Rather than take me off to the juvenile detention home, my mother persuaded them to release me to her custody. That night she and my father confronted me with the dreaded question: are you homosexual. I denied it.

The courts eventually required my parents to put me under the care of a psychiatrist. Approximately one month after the encounter with the police, my mother asked me to go on a ride with her, ostensibly to go shopping. She took me instead to Morningside Hospital, a private mental hospital on the eastside of Portland founded by Henry Waldo Coe. I was introduced to Dr. James Krause, a psychiatrist associated with the hospital as well as one of the company doctors for Tektronix, Inc., the company my mother worked for at the time. Dr. Krause and my mother spoke for about 45 minutes and then Dr. Krause called me into his office sans my mother. He asked me if I knew what a homosexual was, whether I considered myself one, and a litany of other questions, that I found hard if not impossible to answer truthfully. I was scared.

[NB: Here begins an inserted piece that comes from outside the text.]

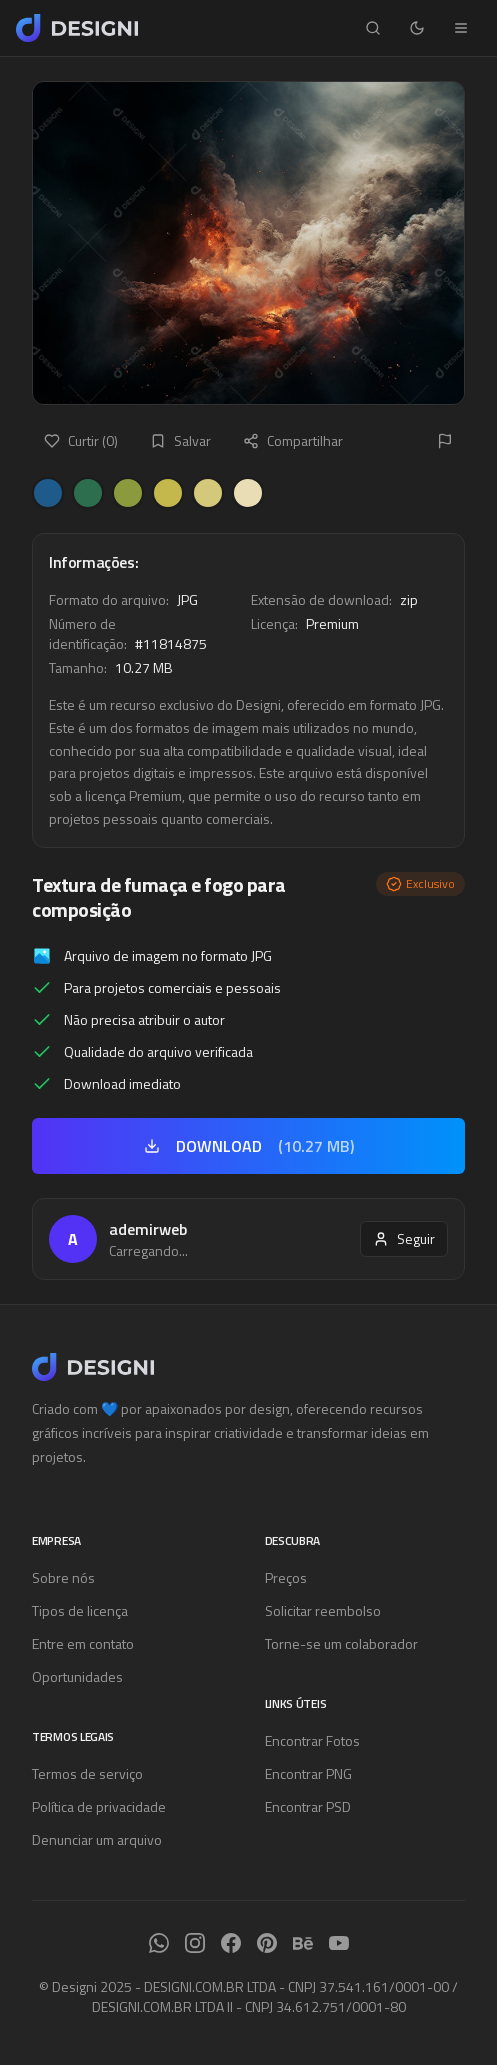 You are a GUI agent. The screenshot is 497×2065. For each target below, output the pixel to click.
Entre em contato (83, 1643)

After our private conversation, Dr. Krause and my mother spoke alone again for another half hour. When my mother emerged from his office, I could tell that she had been crying. He called me back into the office again without my mother. He informed me that they had decided to have me spend a couple of nights at the hospital so he could run some tests on me. My mother had agreed and had already left to go home so she could collect and bring back some clothes for me. I was scared and now felt abandoned.

I was escorted to Ward A by an orderly in a white uniform and introduced to the head ward nurse and told that I would be sleeping in a small dorm room with four other boys. They were not in the room when I arrived so I was told to make myself comfortable in the common room and wait for dinner. Eventually the four other boys came back. One was a 13 year old who was in the hospital because he was a pyromaniac and had set his family's house on fire; the next boy must have been about my age and was there because he had a glue sniffing problem; the next one I was introduced to was named Fern and was unable to talk because he supposedly had had a bad acid trip and had never come out of it (he communicated by drawing beautiful pictures); the last kid was actually a man about the age of 25 but who had the mental capacity of a 12 year old. He had been a resident of Morningside hospital since he was 5 years old. This was the group that I would end up spending the next 31 days with.

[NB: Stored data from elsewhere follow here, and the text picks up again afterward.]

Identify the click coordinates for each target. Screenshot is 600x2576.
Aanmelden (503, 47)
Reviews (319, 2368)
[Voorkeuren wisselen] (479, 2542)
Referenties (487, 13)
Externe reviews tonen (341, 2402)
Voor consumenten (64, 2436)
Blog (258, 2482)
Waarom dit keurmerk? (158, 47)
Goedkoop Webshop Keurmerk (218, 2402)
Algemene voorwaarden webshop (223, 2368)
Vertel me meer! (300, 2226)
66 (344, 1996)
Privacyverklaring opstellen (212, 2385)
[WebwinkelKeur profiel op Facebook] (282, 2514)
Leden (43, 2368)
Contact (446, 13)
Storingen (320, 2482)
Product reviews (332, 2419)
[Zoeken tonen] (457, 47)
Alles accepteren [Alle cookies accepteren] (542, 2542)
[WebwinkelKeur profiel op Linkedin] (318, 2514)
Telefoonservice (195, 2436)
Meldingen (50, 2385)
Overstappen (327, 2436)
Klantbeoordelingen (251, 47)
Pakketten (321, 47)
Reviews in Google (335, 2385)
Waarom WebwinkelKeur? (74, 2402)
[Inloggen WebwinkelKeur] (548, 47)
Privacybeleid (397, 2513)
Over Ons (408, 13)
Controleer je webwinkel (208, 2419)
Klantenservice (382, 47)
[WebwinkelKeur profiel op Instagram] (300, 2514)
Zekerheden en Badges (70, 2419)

31 days. I had been told "a couple of days for testing." After the first two weeks, my aunt and uncle came by to take me to a family picnic, but the nurse would not allow me to leave. When they contacted my doctor, we all found out that I had been committed to the hospital and could not leave without the consent of both my parents and the doctor. I felt even more abandoned at this point.

Eventually, after 30 days of testing, prodding, group therapy, in-hospital schooling, occupational therapy and some pretty interesting episodes with my fellow inmates, I was released back to my parents with the understanding that I would continue out-patient therapy. That lasted two years.

While I was in the hospital, my mother was told by Dr. Krause to go through my room and find anything that might be of help to him in working with me. She found a stash of pictures of semi-nude men and some relatively blase male porno (in today's standards), as well as some poetry that I had written and one book: Numbers by John Rechy.